Insurance, too, is slowly increasing its coverage. Dr Rana Mehta, Vice President (Healthcare) at consultants Technopak Advisors, says: "Community Health Insurance schemes are slowly penetrating the rural markets with more than 25 schemes, covering over 10 million lives all over India." A McKinsey and Co. report, India Pharma 2015, released in 2007, noted: "We expect insurance coverage to double from current levels to cover around 20 per cent of the population by 2015." According to Suresh Gurumani, CEO, SKS Microfinance, universal coverage through health insurance will gather more momentum if health insurance is backed by a cashless health service delivery infrastructure—a paradigm shift that's in its early days.

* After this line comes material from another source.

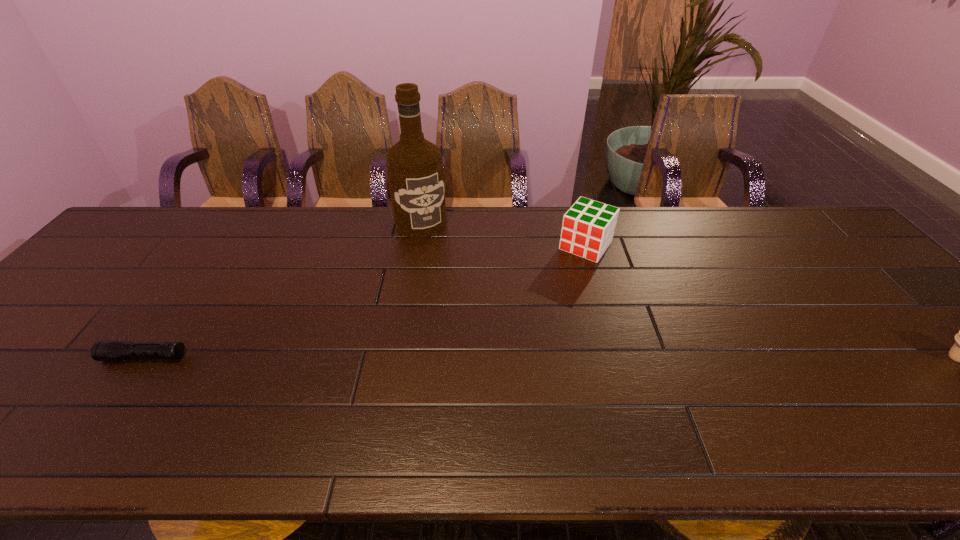 Where is `vacant space at the far left corner of the desktop`? This screenshot has width=960, height=540. vacant space at the far left corner of the desktop is located at coordinates (113, 250).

Still, while technology combined with insurance can improve access and affordability, the process can be aided further by playing the volume game—large volumes that lower unit costs. This path is already being chalked out by Dr Devi Prasad Shetty, Chairman, Narayana Hrudayalaya.

Shetty says: "The cost of a heart surgery today (Rs 3-5 lakh) will soon fall and you will see operations at Rs 50,000-60,000 in the next 5-7 years." But this can happen only if the size of the average hospital is raised to 2,000-5,000 beds, against 50-70 today. "We need to do 25 lakh and not just one lakh heart operations in a year," he adds. Few will disagree.